While some protocols have made integrations with layer 2 — native DEXs solely focus on increasing available liquidity for layer 2 ecosystems, giving users a “Uniswap experience” with extremely low gas fees.
L2 DEX trading volume in the last 24 hours:
By comparison, Uniswap's volume in the last 24 hours (at the time of writing this article) was 1.65 billion.
While many projects on Ethereum are migrating to layer 2 after initially building on layer 1, some of the most anticipated projects of 2021 are choosing to build there from the start.
One example is Scaleswap, an upcoming IDO launchpad that is in partnership with Polygon. Scaleswap is leveraging layer 2 scaling and a state-of-the-art UX to improve the IDO experience, making it accessible and fair to all.
IDO launchpads have fully revolutionized crypto investing and fundraising ever since the rise of Polkastarter in late 2020. However, as with many early DeFi protocols, the current platforms haven’t been able to provide truly open access due to high gas costs and less than ideal selection criteria for deciding participation in launch pools. Layer 2 scaling and a community-centric approach are helping Scaleswap tackle both of these pain points head-on.

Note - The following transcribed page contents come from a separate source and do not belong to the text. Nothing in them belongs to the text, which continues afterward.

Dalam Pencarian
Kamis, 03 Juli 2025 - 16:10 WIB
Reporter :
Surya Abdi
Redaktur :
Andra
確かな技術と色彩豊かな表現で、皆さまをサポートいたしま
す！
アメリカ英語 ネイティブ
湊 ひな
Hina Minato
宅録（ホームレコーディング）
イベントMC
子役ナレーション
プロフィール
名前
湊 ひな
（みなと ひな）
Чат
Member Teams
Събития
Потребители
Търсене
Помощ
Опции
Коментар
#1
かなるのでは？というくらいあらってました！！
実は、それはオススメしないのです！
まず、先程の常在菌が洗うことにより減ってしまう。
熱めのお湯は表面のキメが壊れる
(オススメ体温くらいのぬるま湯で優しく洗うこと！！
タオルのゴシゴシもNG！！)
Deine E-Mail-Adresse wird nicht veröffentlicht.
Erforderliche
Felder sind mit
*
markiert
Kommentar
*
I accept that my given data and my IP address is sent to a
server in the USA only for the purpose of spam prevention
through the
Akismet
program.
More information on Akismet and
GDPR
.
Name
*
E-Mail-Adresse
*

The big question on everyone’s minds is whether the layer 2 space will still be relevant once Ethereum 2.0 arrives. Ethereum 2.0 has multiple layers, and not all are being immediately deployed. One aspect, the PoS merge, is scheduled to go live later this year but is just the first of five major concepts that make up the future of Ethereum. The big throughput upgrade is sharding, and that will not happen until 2022 or 2023. Sharding itself will be deployed in stages and could take additional time beyond that to fully roll out.
The bottom line? No amount of Ethereum 2.0 scaling will ever be enough to meet demand. Users will always want the network to be cheaper and faster.

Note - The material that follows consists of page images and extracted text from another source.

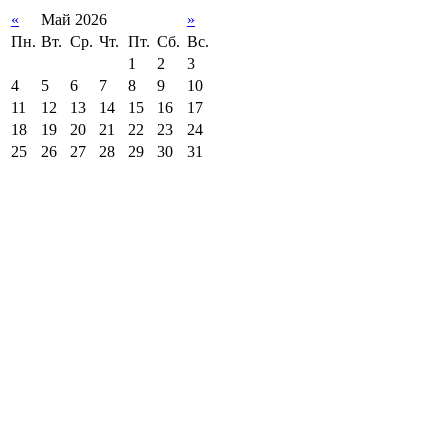
«
Май 2026
»
Пн.
Вт.
Ср.
Чт.
Пт.
Сб.
Вс.
1
2
3
4
5
6
7
8
9
10
11
12
13
14
15
16
17
18
19
20
21
22
23
24
25
26
27
28
29
30
31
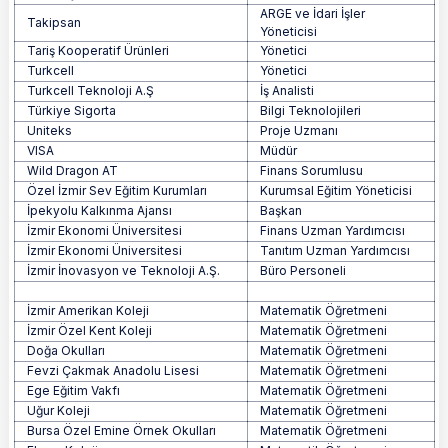
ARGE ve İdari İşler
Takipsan
Yöneticisi
Tariş Kooperatif Ürünleri
Yönetici
Turkcell
Yönetici
Turkcell Teknoloji A.Ş
İş Analisti
Türkiye Sigorta
Bilgi Teknolojileri
Uniteks
Proje Uzmanı
VISA
Müdür
Wild Dragon AT
Finans Sorumlusu
Özel İzmir Sev Eğitim Kurumları
Kurumsal Eğitim Yöneticisi
İpekyolu Kalkınma Ajansı
Başkan
İzmir Ekonomi Üniversitesi
Finans Uzman Yardımcısı
İzmir Ekonomi Üniversitesi
Tanıtım Uzman Yardımcısı
İzmir İnovasyon ve Teknoloji A.Ş.
Büro Personeli
İzmir Amerikan Koleji
Matematik Öğretmeni
İzmir Özel Kent Koleji
Matematik Öğretmeni
Doğa Okulları
Matematik Öğretmeni
Fevzi Çakmak Anadolu Lisesi
Matematik Öğretmeni
Ege Eğitim Vakfı
Matematik Öğretmeni
Uğur Koleji
Matematik Öğretmeni
Bursa Özel Emine Örnek Okulları
Matematik Öğretmeni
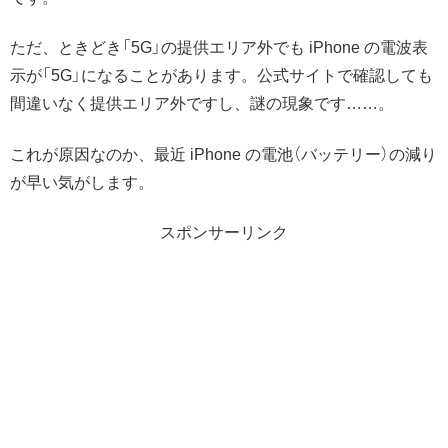
ただ、ときどき「5G」の提供エリア外でも iPhone の電波表
示が「5G」になることがあります。公式サイトで確認しても
間違いなく提供エリア外ですし、謎の現象です……。
これが原因なのか、最近 iPhone の電池（バッテリー）の減り
が早い気がします。
スポンサーリンク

Vitalik Buterin, in response to whether L2 scaling solutions will still be relevant upon the release of ETH 2.0, stated:
“Fully off-chain L2s based on channels and Plasma will continue to be relevant … an ecosystem where Ethereum covers the world could easily have a need for even more, especially for micropayment-oriented applications. TLDR: the "layer 2" space is about to get a lot more interesting.”
There won’t be a battle between Ethereum 2.0 and Layer 2 solutions. Instead, the two will work together synergistically. Ethereum is and always will be the main highway. Layer 2 provides the surrounding roads, bridges, on-ramps, and additional infrastructure necessary to grow Ethereum into a robust and globally scaled network. The Ethereum Layer 2 ecosystem is thriving, and it’s only just getting started.